Canadians after ranking round (all archers and teams will advance to eliminations) - double 70M

Full results here http://www.archery.org/

MC
7 Fagan 699
11 Scleppe 696
24 Cameron 684
Team is in 5th

WC
1 Jones 698
7 Wallace 686
9 Bouffard-Demers 681
Team is in 1st

MR
3 Lyon 673
5 Duenas 663
22 MacDonald 631
Team is in 4th

WR
10 MacDougall 614
14 Vrakking 598
20 Beaudet 574
Team is in 6th


----------



## NockOn (Feb 24, 2003)

Nice, the WC are doing really well...


----------



## bigdawg (Feb 26, 2003)

What about the 3rd and 5th in MR? lol. That is awesome too. And the scores Andrew Fagan and Michael shot in Mens Compound is amazing!! Alana shot awesome too!!! Most of our Canadians have had a very strong ranking round and we should be proud of them all!!! Congrats to all that went!
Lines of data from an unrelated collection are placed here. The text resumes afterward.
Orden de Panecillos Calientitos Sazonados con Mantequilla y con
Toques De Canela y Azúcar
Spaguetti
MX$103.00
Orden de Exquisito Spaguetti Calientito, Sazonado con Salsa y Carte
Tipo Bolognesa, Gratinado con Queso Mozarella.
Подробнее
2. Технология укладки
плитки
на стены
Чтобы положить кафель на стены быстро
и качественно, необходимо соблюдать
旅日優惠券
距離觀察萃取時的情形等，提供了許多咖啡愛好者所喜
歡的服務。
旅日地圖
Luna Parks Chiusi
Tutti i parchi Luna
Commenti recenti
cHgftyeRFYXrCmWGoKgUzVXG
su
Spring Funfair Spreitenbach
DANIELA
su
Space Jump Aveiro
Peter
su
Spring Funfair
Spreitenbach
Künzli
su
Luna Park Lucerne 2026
Keep it up going forward!!


----------



## SpOtFyRe (Apr 9, 2007)

Congrats to all competitors!!!

Way to go!!!

:canada:


----------



## cc46 (Jan 22, 2005)

good luck in the matches! game face now..


----------



## TeneX (Mar 24, 2003)

The good showing continues!

Doris, Jay and Kateri have all advanced to the quarter finals! 

Keep up the good work everyone! 
We are all cheering for you!

Allan


----------



## Stash (Jun 1, 2002)

I hate to sound negative, but I find that a bit disappointing, and I'm sure the team members feel the same. I was expecting more of our archers to advance. Some did shoot very well and just got beaten, but there were some sub-par performances as well.
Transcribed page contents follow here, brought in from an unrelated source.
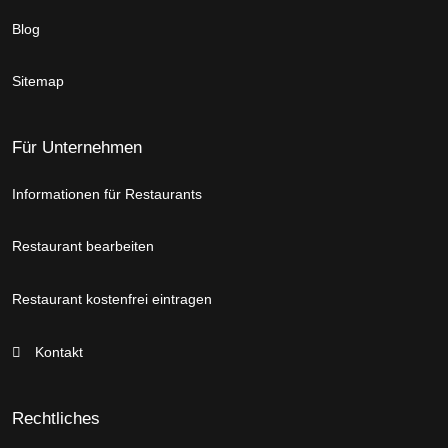
Blog
Sitemap
Für Unternehmen
Informationen für Restaurants
Restaurant bearbeiten
Restaurant kostenfrei eintragen
Kontakt
Rechtliches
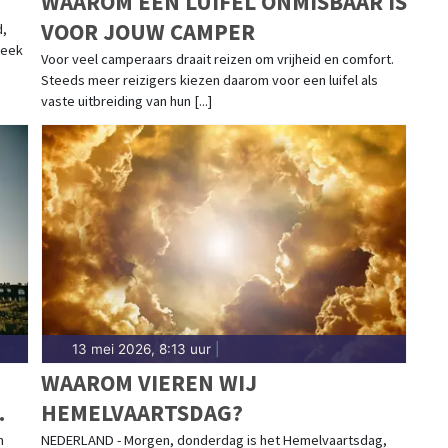
WAAROM EEN LUIFEL ONMISBAAR IS
VOOR JOUW CAMPER
d,
neek
Voor veel camperaars draait reizen om vrijheid en comfort.
Steeds meer reizigers kiezen daarom voor een luifel als
vaste uitbreiding van hun [...]
13 mei 2026, 8:13 uur
|
WAAROM VIEREN WIJ
HEMELVAARTSDAG?
n
NEDERLAND - Morgen, donderdag is het Hemelvaartsdag,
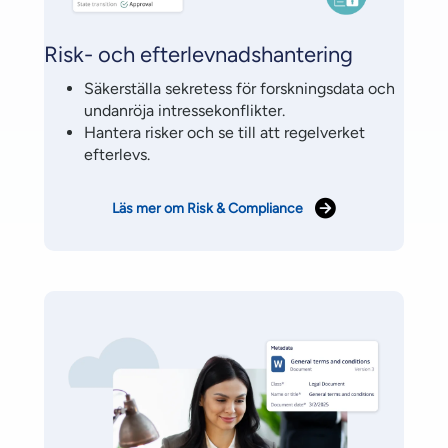
Risk- och efterlevnadshantering
Säkerställa sekretess för forskningsdata och
undanröja intressekonflikter.
Hantera risker och se till att regelverket
efterlevs.
Läs mer om Risk & Compliance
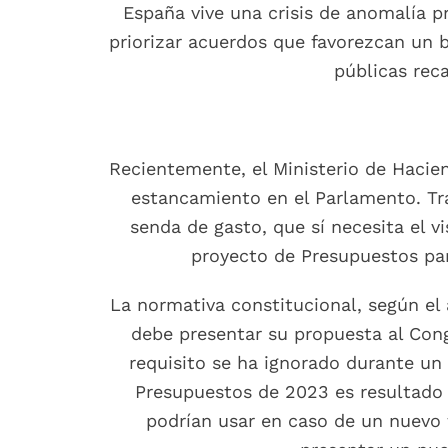
España vive una crisis de anomalía p
priorizar acuerdos que favorezcan un 
públicas rec
Recientemente, el Ministerio de Hacien
estancamiento en el Parlamento. Tra
senda de gasto, que sí necesita el vi
proyecto de Presupuestos par
La normativa constitucional, según el 
debe presentar su propuesta al Cong
requisito se ha ignorado durante un
Presupuestos de 2023 es resultado 
podrían usar en caso de un nuevo 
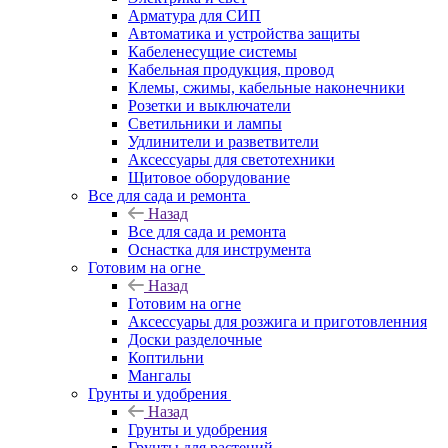
Арматура для СИП
Автоматика и устройства защиты
Кабеленесущие системы
Кабельная продукция, провод
Клемы, сжимы, кабельные наконечники
Розетки и выключатели
Светильники и лампы
Удлинители и разветвители
Аксессуары для светотехники
Щитовое оборудование
Все для сада и ремонта
Назад
Все для сада и ремонта
Оснастка для инструмента
Готовим на огне
Назад
Готовим на огне
Аксессуары для розжига и приготовленния
Доски разделочные
Коптильни
Мангалы
Грунты и удобрения
Назад
Грунты и удобрения
Грунты для растений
Big hopes for the team rounds! :canada::canada::canada:




(Go ahead and bash me for that - I sucked as badly as anyone when I was on our teams back in the old days :embarra)


----------



## bigdawg (Feb 26, 2003)

There may have been some sub par performances, but not as many as you make it sound. We have 12 archers competing. Start with Mens Recurve. Jay is still shooting. Crispin shot a good first match and a decent 2nd match, but lost to a very strong shooter. Hugh was very ill and chose to go out and try and get better for the team. Nothing really wrong there. Next is Recurve Women. Marie Pier was a dissapointment as I felt she was the strongest going into this. Now before we judge her, was she ill? I don't know. If she is as Ill as Hugh is now, that is a good reason why she never performed like she could have. Kateri has shot very well and we should all be proud. Alana shot alright and lost to somebody seeded higher than her. Nothing wrong there. So far I only see one disappointment, which might be justified later.

Now Compound Women. Doris is shooting lights out amazing. Camille shot well and lost in a shootoff. Oh well, came down to one arrow. Tough break and it happens to everybody. Ashley Wallace shot amazing and got a bad break. I find it hard to beat somebody who is shooting average 58's. Smoked her first match and in the 2nd match got a bad break. Very hard for somebody to beat back to back 58's, but it happened. Very proud of her shooting. Finally Compound Men. Michael Schleppe shot very well. He came across the last World Cup stage winner. Got beat by 1 point on each end. It sucks, what can you do. Scores were good and he should be proud. Andrew Fagan, same thing. Shot very well and had one not so great end (56) but lost to a 60 when he shot a 59. Tough break. Nothing to be disappointed with there. He should be proud. Nathan I thought could have performed better, but I am still proud he stood up and filled the spots of the two archers who dropped out.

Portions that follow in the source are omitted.